Advogados e procuradores aguardam, neste ano, julgamentos tributários de peso nos tribunais superiores. No Supremo Tribunal Federal (STF), há especial atenção para a finalização de casos que já tiveram o mérito julgado. Já no Superior Tribunal de Justiça (STJ), o destaque são os recursos repetitivos, que formarão precedentes a serem seguidos pelas instâncias inferiores do Judiciário.

Por parte da Procuradoria-Geral da Fazenda Nacional (PGFN) há a expectativa com relação à modulação de efeitos da decisão sobre a contribuição previdenciária sobre terço de férias – o impacto do mérito foi estimado pela Fazenda em R$ 43,5 bilhões (RE 1072485). No ano de 2020, o STF decidiu que incide o tributo, mas em 2023 os processos sobre o tema foram suspensos até o Supremo definir o limite temporal da decisão.

Outro recurso aguardado, no STF, refere-se ao julgamento sobre a tributação de receitas financeiras de bancos e seguradoras.

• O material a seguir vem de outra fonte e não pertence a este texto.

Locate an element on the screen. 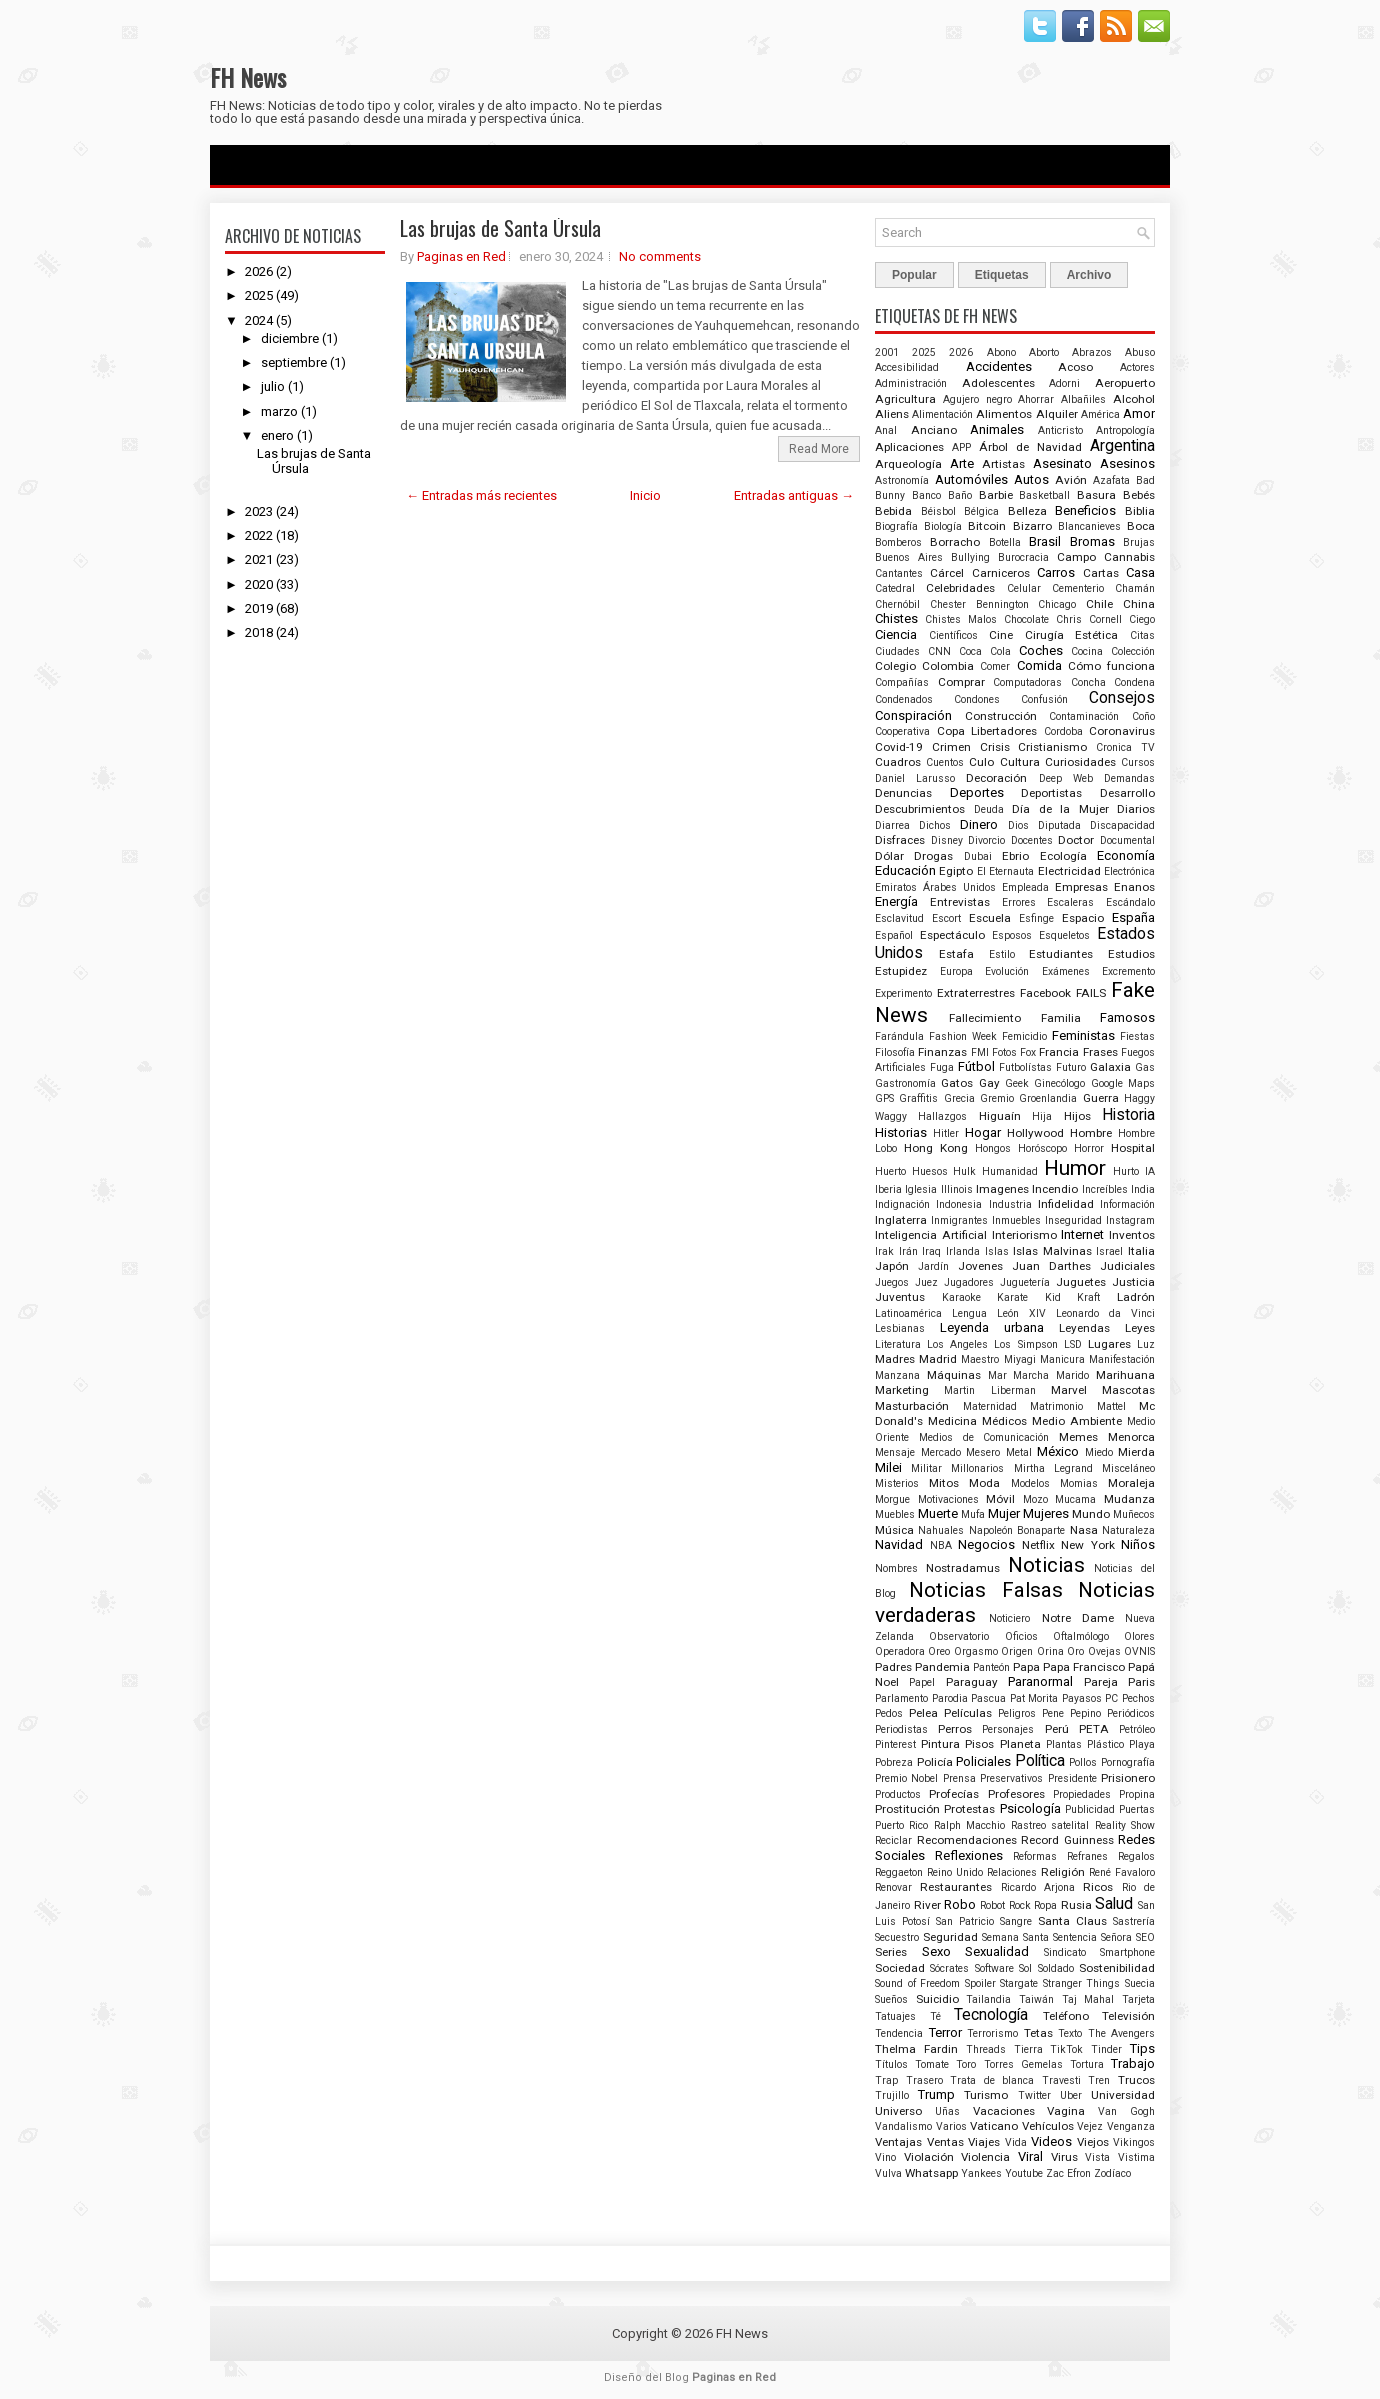 This screenshot has height=2399, width=1380. Leyendas is located at coordinates (1084, 1328).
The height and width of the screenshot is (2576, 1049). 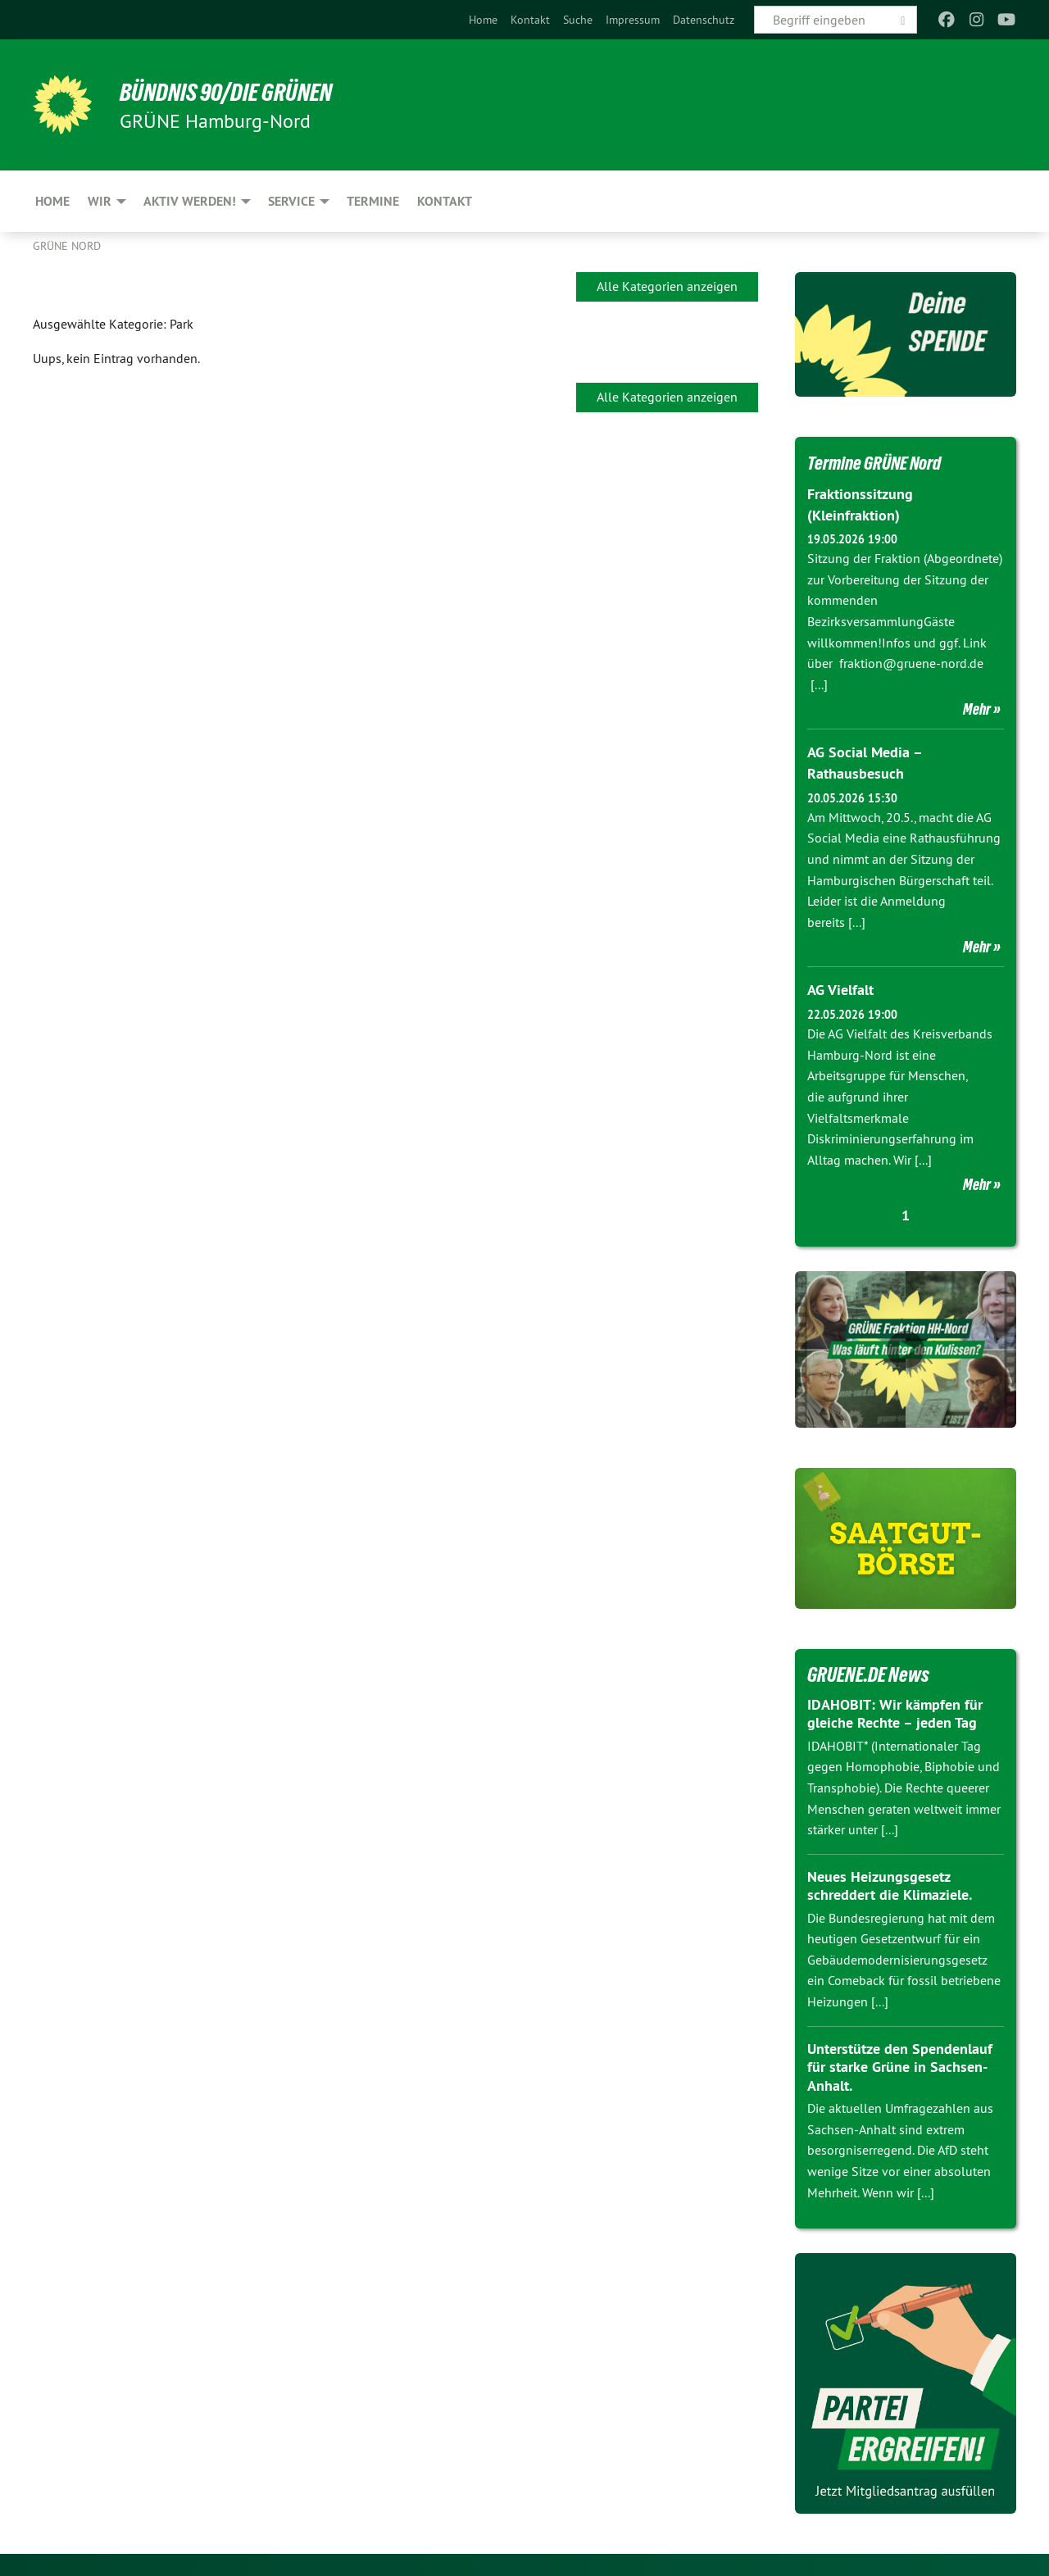 I want to click on IDAHOBIT: Wir kämpfen für gleiche Rechte – jeden Tag, so click(x=894, y=1711).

“A questão das teses filhote também será um ponto de alerta”, afirma Rodrigo Fragoas, advogado do Daudt, Castro e Gallotti Olinto Advogados, em referência a processos que discutem um tributo na base de outro, como o ICMS na base do PIS e da Cofins, a “tese do século”. Para ele, eventual definição sobre as teses filhotes pode dar um norte ao Congresso do que o STF pensa.

Em relação ao STJ, a advogada tributarista Fernanda Secco, do Velloza Advogados, destaca dez assuntos que aguardam análise sobre afetação como recurso repetitivo. Os casos já têm relator, o passo seguinte será ter a resposta se foi acolhido como tema representativo de controvérsia ou não.

A advogada aponta, como exemplo, o processo sobre a possibilidade de incidência do PIS e da Cofins sobre os valores de juros, calculados pela taxa Selic, recebidos em decorrência de repetição de indébito tributário, na devolução de depósitos judiciais ou nos pagamentos efetuados por clientes em atraso (REsp 2065817/RJ).

Fernanda considera essa uma tese filhote da decisão do STF que vetou a incidência do IRPJ e da CSLL sobre tais valores. “A discussão da controvérsia é muito importante e, apesar de contar com precedentes desfavoráveis ao contribuinte, segue o mesmo racional da tese firmada pelo STF”, afirma.

Também é destaque no STJ, este ano, a inclusão do ISS na base de cálculo do IRPJ e da CSLL no lucro presumido. O tema é aguardado porque o STJ decidiu em 2023 que o ICMS compõe a base (REsp 2089298).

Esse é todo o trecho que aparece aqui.